Data entries:
===

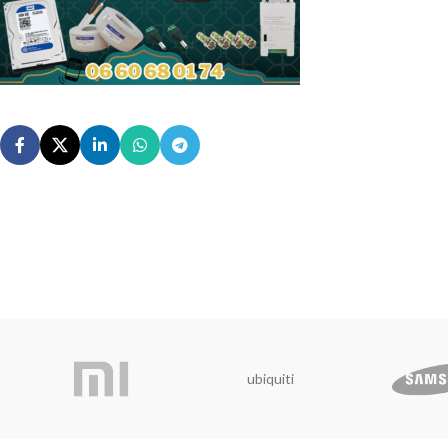
ubiquiti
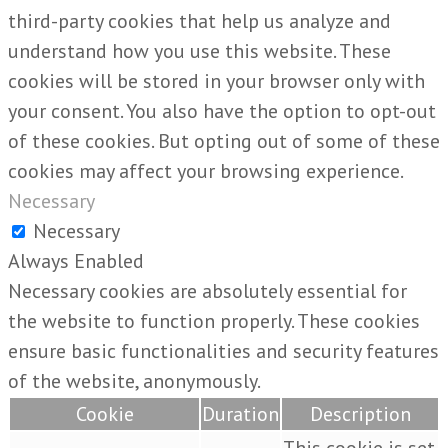
third-party cookies that help us analyze and
understand how you use this website. These
cookies will be stored in your browser only with
your consent. You also have the option to opt-out
of these cookies. But opting out of some of these
cookies may affect your browsing experience.
Necessary
Necessary
Always Enabled
Necessary cookies are absolutely essential for
the website to function properly. These cookies
ensure basic functionalities and security features
of the website, anonymously.
Cookie
Duration
Description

===

#### [How to complete this task]
Each line in the entries above, starting at the line with "understand how you use this website. These" and ending at the line with "the website to", is to be printed exactly, and only those lines.

#### [Response area]
understand how you use this website. These
cookies will be stored in your browser only with
your consent. You also have the option to opt-out
of these cookies. But opting out of some of these
cookies may affect your browsing experience.
Necessary
Necessary
Always Enabled
Necessary cookies are absolutely essential for
the website to function properly. These cookies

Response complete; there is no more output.